Ludovic s'interrompit. Ce n'était pas très élégant pour ce pauvre Roger. Il connaissait sa femme mieux que personne ! Etait-il encore temps de recoller les morceaux, d'ailleurs ?... C'était peut-être un peu ridicule ce conseil de famille, un peu trop vieille France ... La belle affaire si Roger demandait le divorce ! Il ne serait pas le premier et sans doute pas le dernier ! Constance, la mal nommée, ne savait pas garder un mari. Il lui manquait une case dans la tête : la fidélité. Si encore, elle faisait ses coups en douce !... C'est pour éviter la honte à sa mère qu'il s'en était mêlé mais il en avait vraiment par-dessus la tête de jouer les chefs de famille...

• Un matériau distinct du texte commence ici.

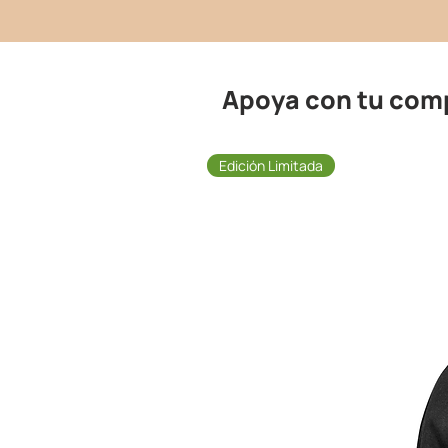
Apoya con tu com
Edición Limitada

Constance avait fumé la dernière cigarette du paquet, retardant au maximum le moment de rentrer. Elle écrasa consciencieusement le mégot sur le gravier. Elle regarda le ciel noir, écouta les buissons frémir sous la brise nocturne, croisa ses bras sur sa poitrine et se berça un instant en fermant les yeux. Elle entendait le clapotis du jet d'eau dans le bassin, une rainette lança son couac dysharmonieux. Combien de fois avait-elle perçu ses bruits dans son enfance ? Malgré la beauté de l'alignement des buis et des statues dans le parc de la grande demeure familiale, une ennui incommensurable l'avait toujours étreinte. Elle n'était pas de cette famille ! Elle ouvrit les yeux et s'éloigna. Ses pas crissant sur le gravier, elle retira ses chaussures. Lorsqu'elle atteignit le portail, elle se retourna pour voir si on l'avait entendue. La majestueuse villa qu'ils appelaient "castelet" n'avait qu'un oeil, celui du salon... Mais la lumière éclaira soudainement le perron et elle entendit au loin son nom. Elle s'enfonça dans le feuillage. Constance n'était qu'instinct et là il lui disait de se cacher, puis de filer. Elle ne savait même pas encore que ce serait définitif. Elle suivait ses impulsions. Elle ne se rappelait jamais la honte et les déboires. Elle était juste comme un papillon, attirée par la lumière, la musique, les paillettes, les néons. Tout était trop sombre par ici, trop tracé d'avance. Elle voulait rire, danser, improviser. Constance ne se retourna plus. Elle marcha droit devant elle, jusqu'à la route, jusqu'à la ville. Elle ne songea même pas que finalement aucune voiture n'était venue à sa recherche. Elle avait atteint le faubourg et se dirigea vers la vitrine illuminée du drugstore ouvert jour et nuit. Elle s'aperçut qu'elle avait laissé son sac à la villa. Qu'importe ! Elle se servit dans les rayons pour une retouche indispensable de maquillage. "Elle farda ses joues et ses lèvres, avec minutie; puis, ayant gagné la rue, marcha au hasard."